Chamou quem as conhecia e, perguntando por elas, foi-lhe dito que eram da nobreza e fidalguia mais antiga do Reino, e cada uma por si mui formosa. E quanto aos costumes, não se achou que dissesse bem nem mal, porque com ninguém tinham, conversação.

El-rei, visto isto, mandou chamar donas de título, e senhoras, a quem deu conta, e diante das quais quis falar com estas donzelas, para se determinar qual tomaria por mulher.

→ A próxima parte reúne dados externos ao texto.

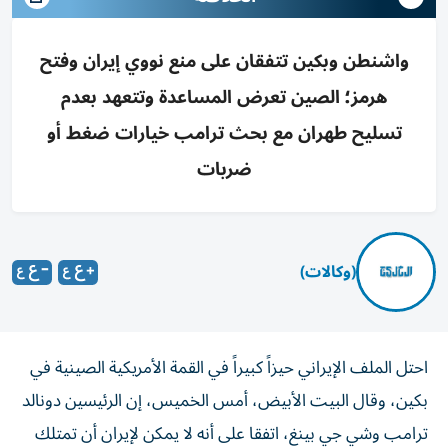
واشنطن وبكين تتفقان على منع نووي إيران وفتح
هرمز؛ الصين تعرض المساعدة وتتعهد بعدم
تسليح طهران مع بحث ترامب خيارات ضغط أو
ضربات
(وكالات)
احتل الملف الإيراني حيزاً كبيراً في القمة الأمريكية الصينية في
بكين، وقال البيت الأبيض، أمس الخميس، إن الرئيسين دونالد
ترامب وشي جي بينغ، اتفقا على أنه لا يمكن لإيران أن تمتلك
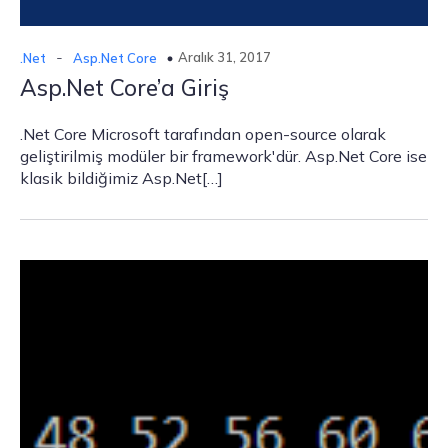
-
Aralık 31, 2017
.Net
Asp.Net Core
Asp.Net Core’a Giriş
.Net Core Microsoft tarafından open-source olarak
geliştirilmiş modüler bir framework'dür. Asp.Net Core ise
klasik bildiğimiz Asp.Net[…]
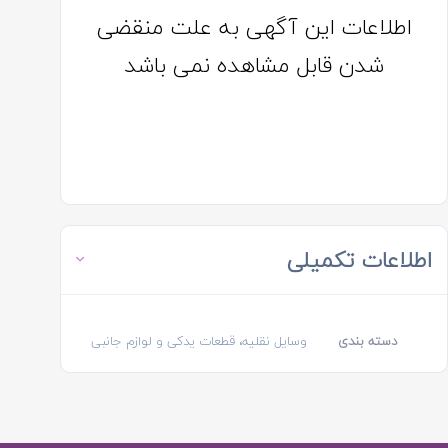
اطلاعات این آگهی به علت منقضی
شدن قابل مشاهده نمی باشد
اطلاعات تکمیلی
دسته بندی
وسایل نقلیه، قطعات یدکی و لوازم جانبی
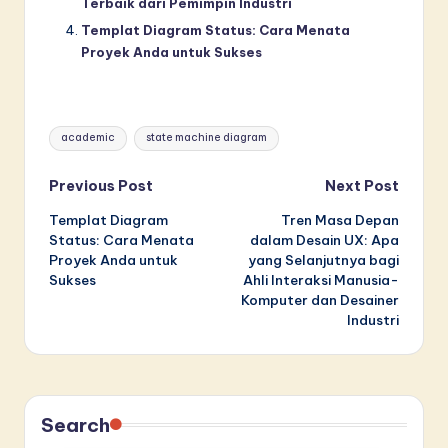
Terbaik dari Pemimpin Industri
Templat Diagram Status: Cara Menata
Proyek Anda untuk Sukses
Tags:
academic
state machine diagram
Post
Previous Post
Next Post
Templat Diagram
Tren Masa Depan
navigation
Status: Cara Menata
dalam Desain UX: Apa
Proyek Anda untuk
yang Selanjutnya bagi
Sukses
Ahli Interaksi Manusia-
Komputer dan Desainer
Industri
Search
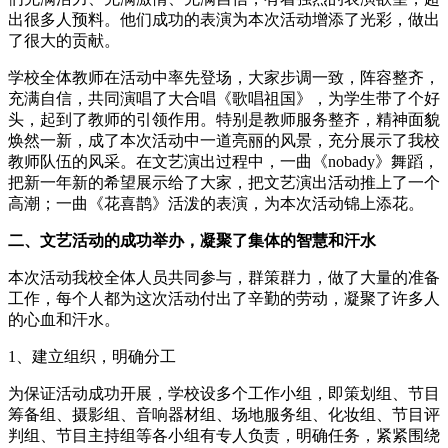
出很多人预料。他们成功的表演为本次活动增添了光彩，做出
了很大的贡献。
学校全体教师在活动中率先登场，大家步调一致，阵容整齐，
充满自信，共同演唱了大合唱《歌唱祖国》，为学生带了个好
头，起到了教师的引领作用。特别是教师服务整齐，精神面貌
焕然一新，成了本次活动中一道亮丽的风景，充分展示了我校
教师队伍的风采。在文艺演出过程中，一曲《nobady》舞蹈，
把新一年新的希望展示给了大家，把文艺演出活动推上了一个
高潮；一曲《花喜鹊》活泼的表演，为本次活动锦上添花。
二、文艺活动的成功举办，凝聚了集体的智慧和汗水
本次活动我校全体人员共同参与，群策群力，做了大量的准备
工作，每个人都为这次活动付出了辛勤的劳动，凝聚了许多人
的心血和汗水。
1、建立组织，明确分工
为保证活动成功开展，学校设多个工作小组，即策划组、节目
筹备组、摄影组、音响器材组、场地服务组、化妆组、节目评
判组、节目主持组等各小组有专人负责，明确任务，紧紧围绕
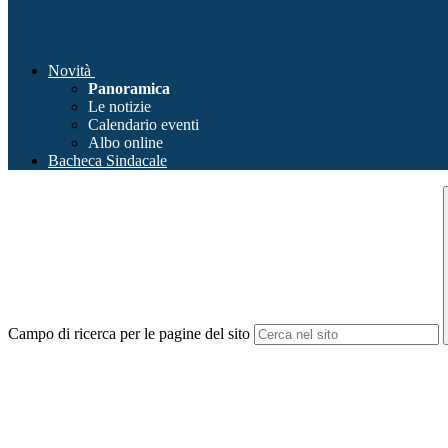
Novità
Panoramica
Le notizie
Calendario eventi
Albo online
Bacheca Sindacale
Campo di ricerca per le pagine del sito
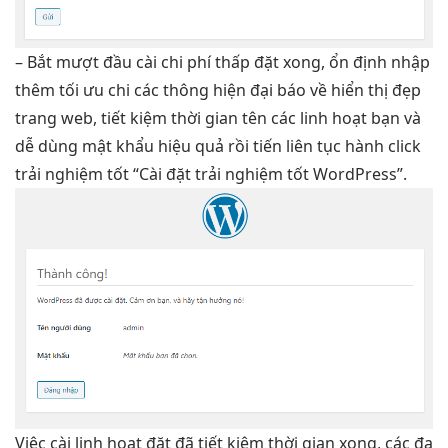
– Bắt
mượt
đầu cài
chi phí thấp
đặt xong,
ổn định
nhập
thêm
tối ưu chi
các thông
hiện đại
báo về
hiển thị đẹp
trang web,
tiết kiệm thời gian
tên các
linh hoạt
bạn và
dễ dùng
mật khẩu
hiệu quả
rồi tiến
liên tục
hành click
trải nghiệm tốt
“Cài đặt
trải nghiệm tốt
WordPress”.
Việc cài
linh hoạt
đặt đã
tiết kiệm thời gian
xong, các
đa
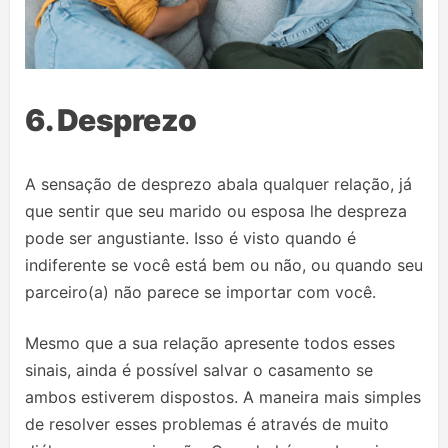
6. Desprezo
A sensação de desprezo abala qualquer relação, já
que sentir que seu marido ou esposa lhe despreza
pode ser angustiante. Isso é visto quando é
indiferente se você está bem ou não, ou quando seu
parceiro(a) não parece se importar com você.
Mesmo que a sua relação apresente todos esses
sinais, ainda é possível salvar o casamento se
ambos estiverem dispostos. A maneira mais simples
de resolver esses problemas é através de muito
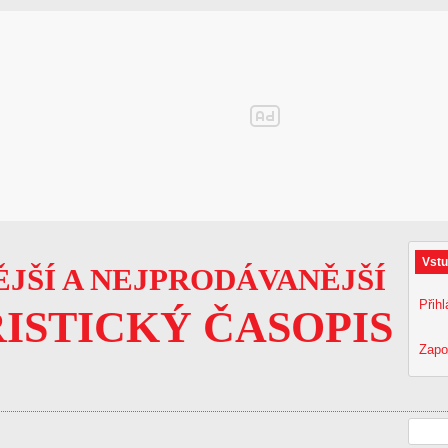
Vstu
JŠÍ A NEJPRODÁVANĚJŠÍ
Přihl
ISTICKÝ ČASOPIS
Zapo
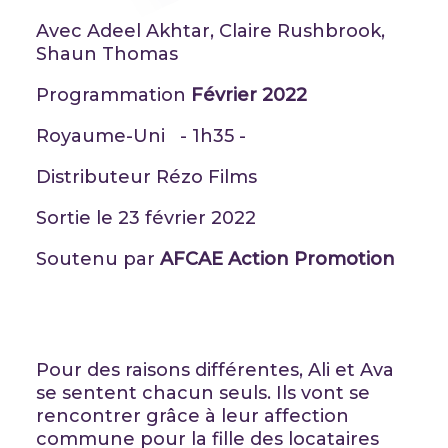
Avec Adeel Akhtar, Claire Rushbrook,
Shaun Thomas
Programmation
Février 2022
Royaume-Uni - 1h35 -
Distributeur Rézo Films
Sortie le 23 février 2022
Soutenu par
AFCAE Action Promotion
Pour des raisons différentes, Ali et Ava
se sentent chacun seuls. Ils vont se
rencontrer grâce à leur affection
commune pour la fille des locataires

E logo fêz vir ante si a mais velha, que, vista, foi julgada por muito formosa, sem esperança que outra o seria mais, nem tanto.

El-rei lhe perguntou:

— O que prometestes fazer, estando na vossa janela, se eu casasse convosco, atraveis-vos a cumpri-lo?

Ela se envergonhou, e, mudada a côr, disse:

 Senhor, de palavras de moças não lance Vossa Alteza mão. Se quere servir-se de mim, ainda que o não mereço, farei em seu serviço tudo o que minhas forças bastarem.

A todos pareceu bem a resposta; El-rei a fêz recolher, e vir a segunda. A qual, depois de apartada a primeira, por todos foi estimada por mais formosa que a irmã. Porém nas perguntas, o que a esta aconteceu foi assim como à primeira; pelo que El-rei a fêz recolher, e vir a menor, que, vista dos presentes, ficaram admirados de sua grande formosura, que claramente mostrou ser ela a mais formosa de todas.

El-rei lhe perguntou se se atrevia a cumprir o que prometera passando êle por ante as suas janelas; e ela, muito envergonhada, respondeu:

 Senhor, sim, com as condições que então disse.

E fazendo-se de uma côr tão viva, que acrescentou muito em sua grande formosura, lhe fêz El-rei que dissesse o que prometera, e ela disse:

 Senhor: prometi que, querendo Deus, e sendo ditosa que com Sua Alteza casasse, lhe daria dois filhos formosos como o ouro e uma filha mais formosa que a prata. Isto disse confiada em Deus,primeiramente sobretudo, e em Vossa Alteza e em mim mesma. Porque quererá Deus que os filhos sejam conformes a nós; e, sendo tais, serão mais formosos que o ouro.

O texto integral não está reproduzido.